Collected data
• • •

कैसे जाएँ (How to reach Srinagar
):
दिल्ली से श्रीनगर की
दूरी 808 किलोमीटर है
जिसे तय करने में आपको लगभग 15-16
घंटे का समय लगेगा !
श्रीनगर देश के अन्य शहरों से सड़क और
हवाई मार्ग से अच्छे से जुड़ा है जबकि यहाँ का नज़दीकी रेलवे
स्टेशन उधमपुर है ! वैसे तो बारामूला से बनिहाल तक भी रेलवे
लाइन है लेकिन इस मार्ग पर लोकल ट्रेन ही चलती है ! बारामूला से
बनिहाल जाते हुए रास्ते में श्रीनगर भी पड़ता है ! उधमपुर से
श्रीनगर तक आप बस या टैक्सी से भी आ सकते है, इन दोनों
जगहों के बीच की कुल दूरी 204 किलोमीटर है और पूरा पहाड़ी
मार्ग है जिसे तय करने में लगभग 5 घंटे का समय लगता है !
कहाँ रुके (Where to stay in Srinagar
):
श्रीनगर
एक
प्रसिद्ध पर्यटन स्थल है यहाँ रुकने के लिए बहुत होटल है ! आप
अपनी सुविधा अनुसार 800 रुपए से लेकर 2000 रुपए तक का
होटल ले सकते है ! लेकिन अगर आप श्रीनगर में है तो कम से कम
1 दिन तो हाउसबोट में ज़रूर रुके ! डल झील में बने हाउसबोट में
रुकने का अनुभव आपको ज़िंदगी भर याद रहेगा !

• • •

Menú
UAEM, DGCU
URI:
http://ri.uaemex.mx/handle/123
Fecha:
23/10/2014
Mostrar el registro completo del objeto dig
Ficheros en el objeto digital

• • •

WHAT TO DO: Look back at the entries above. Retype the line with "श्रीनगर देश के अन्य शहरों से सड़क और", the line with "अपनी सुविधा अनुसार", and all lines in between.

YOUR RESPONSE:
श्रीनगर देश के अन्य शहरों से सड़क और
हवाई मार्ग से अच्छे से जुड़ा है जबकि यहाँ का नज़दीकी रेलवे
स्टेशन उधमपुर है ! वैसे तो बारामूला से बनिहाल तक भी रेलवे
लाइन है लेकिन इस मार्ग पर लोकल ट्रेन ही चलती है ! बारामूला से
बनिहाल जाते हुए रास्ते में श्रीनगर भी पड़ता है ! उधमपुर से
श्रीनगर तक आप बस या टैक्सी से भी आ सकते है, इन दोनों
जगहों के बीच की कुल दूरी 204 किलोमीटर है और पूरा पहाड़ी
मार्ग है जिसे तय करने में लगभग 5 घंटे का समय लगता है !
कहाँ रुके (Where to stay in Srinagar
):
श्रीनगर
एक
प्रसिद्ध पर्यटन स्थल है यहाँ रुकने के लिए बहुत होटल है ! आप
अपनी सुविधा अनुसार 800 रुपए से लेकर 2000 रुपए तक का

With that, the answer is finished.